Task statement => Copy every line below where the string "recherche" is found.

====== Given entries

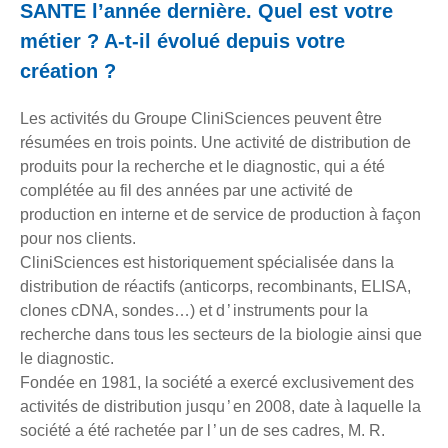
SANTE l’année dernière. Quel est votre
métier ? A-t-il évolué depuis votre
création ?
Les activités du Groupe CliniSciences peuvent être
résumées en trois points. Une activité de distribution de
produits pour la recherche et le diagnostic, qui a été
complétée au fil des années par une activité de
production en interne et de service de production à façon
pour nos clients.
CliniSciences est historiquement spécialisée dans la
distribution de réactifs (anticorps, recombinants, ELISA,
clones cDNA, sondes…) et d ’ instruments pour la
recherche dans tous les secteurs de la biologie ainsi que
le diagnostic.
Fondée en 1981, la société a exercé exclusivement des
activités de distribution jusqu ’ en 2008, date à laquelle la
société a été rachetée par l ’ un de ses cadres, M. R.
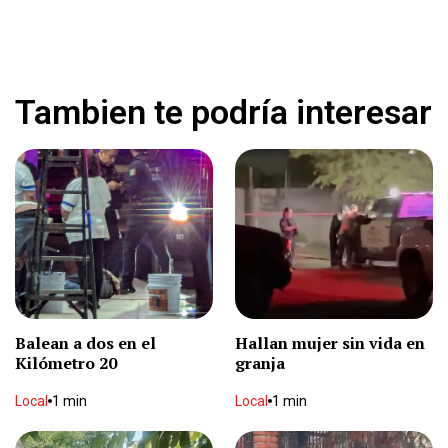
Localizan muerto en casa
Local
1 min
Tambien te podría interesar
León suma otra victoria en la Leagues Cup
Deportes
1 min
Desaparece en Chihuahua
Local
2 min
Balean a dos en el
Hallan mujer sin vida en
Kilómetro 20
granja
Cae lluvia en el centro
Local
1 min
Local
1 min
Local
1 min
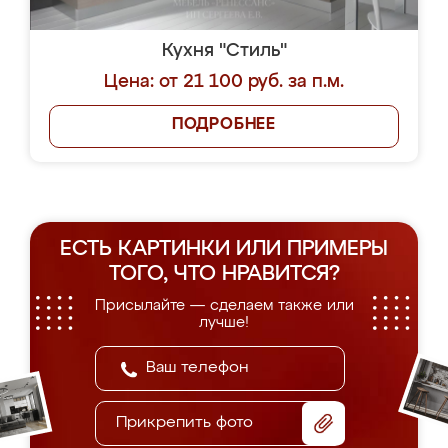
Кухня "Стиль"
Цена: от 21 100 руб. за п.м.
ПОДРОБНЕЕ
ЕСТЬ КАРТИНКИ ИЛИ ПРИМЕРЫ
ТОГО, ЧТО НРАВИТСЯ?
Присылайте — сделаем также или
лучше!
Прикрепить фото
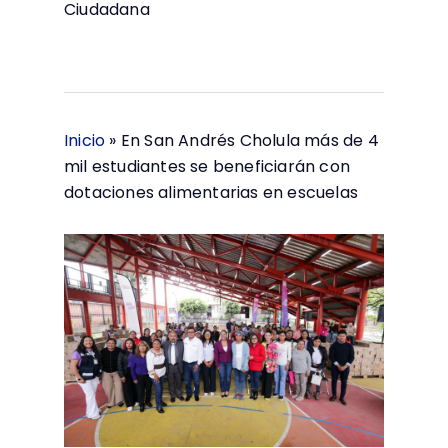
Ciudadana
Inicio
»
En San Andrés Cholula más de 4
mil estudiantes se beneficiarán con
dotaciones alimentarias en escuelas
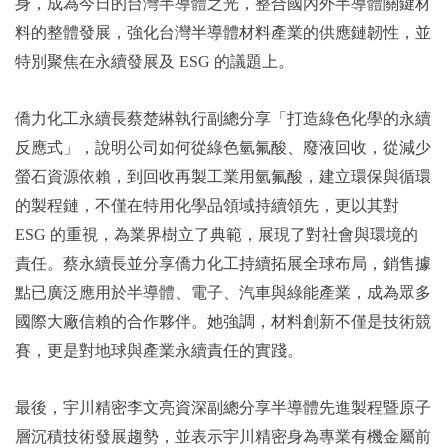
身，成為今日的台灣半導體之光，整合國內外半導體關鍵材
料的整體發展，強化台灣半導體材料產業的供應鏈韌性，並
特別聚焦在永續發展及 ESG 的議題上。
僑力化工永續長蔡楚綝執行副總分享「打造綠色化學的永續
反應式」，說明公司如何從綠色氫氟酸、廢液回收，從減少
螢石資源依賴，到回收再製工業用氫氟酸，建立環保與循環
的製程鏈，不僅在特用化學品領域持續領先，更以其對
ESG 的重視，為業界樹立了典範，展現了對社會與環境的
責任。蔡永續長並分享僑力化工持續拓展全球布局，銷售據
點已廣泛應用於半導體、電子、汽車與綠能產業，成為眾多
國際大廠信賴的合作夥伴。她強調，材料創新不僅是技術競
賽，更是對地球與產業永續責任的實踐。
最後，宇川精密李文亮資深副總分享半導體先進製程暨原子
層沉積技術發展趨勢，並表示宇川精密身為專業有機金屬前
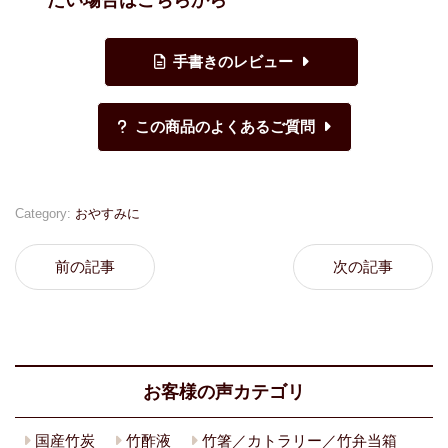
たい場合はこちらから
Category:
おやすみに
前の記事
次の記事
お客様の声カテゴリ
国産竹炭
竹酢液
竹箸／カトラリー／竹弁当箱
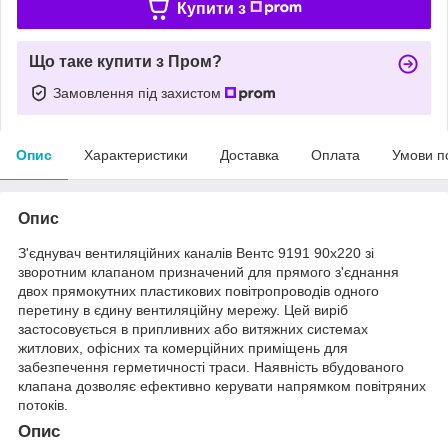
Купити з
Що таке купити з Пром?
Замовлення під захистом
Опис
Характеристики
Доставка
Оплата
Умови п
Опис
З'єднувач вентиляційних каналів Вентс 9191 90х220 зі
зворотним клапаном призначений для прямого з'єднання
двох прямокутних пластикових повітропроводів одного
перетину в єдину вентиляційну мережу. Цей виріб
застосовується в припливних або витяжних системах
житлових, офісних та комерційних приміщень для
забезпечення герметичності траси. Наявність вбудованого
клапана дозволяє ефективно керувати напрямком повітряних
потоків.
Опис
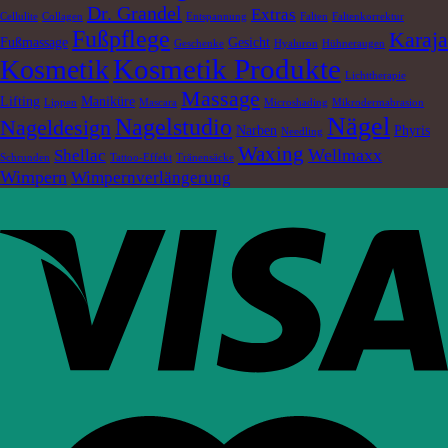
Dr. Grandel
Extras
Cellulite
Collagen
Entspannung
Falten
Faltenkorrektur
Fußpflege
Karaja
Fußmassage
Gesicht
Geschenke
Hyaluron
Hühneraugen
Kosmetik Produkte
Kosmetik
Lichttherapie
Massage
Lifting
Maniküre
Lippen
Mascara
Microshading
Mikrodermabrasion
Nägel
Nagelstudio
Nageldesign
Narben
Phyris
Needling
Waxing
Wellmaxx
Shellac
Schrunden
Tattoo-Effekt
Tränensäcke
Wimpern
Wimpernverlängerung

============

Task response =>
produits pour la recherche et le diagnostic, qui a été
recherche dans tous les secteurs de la biologie ainsi que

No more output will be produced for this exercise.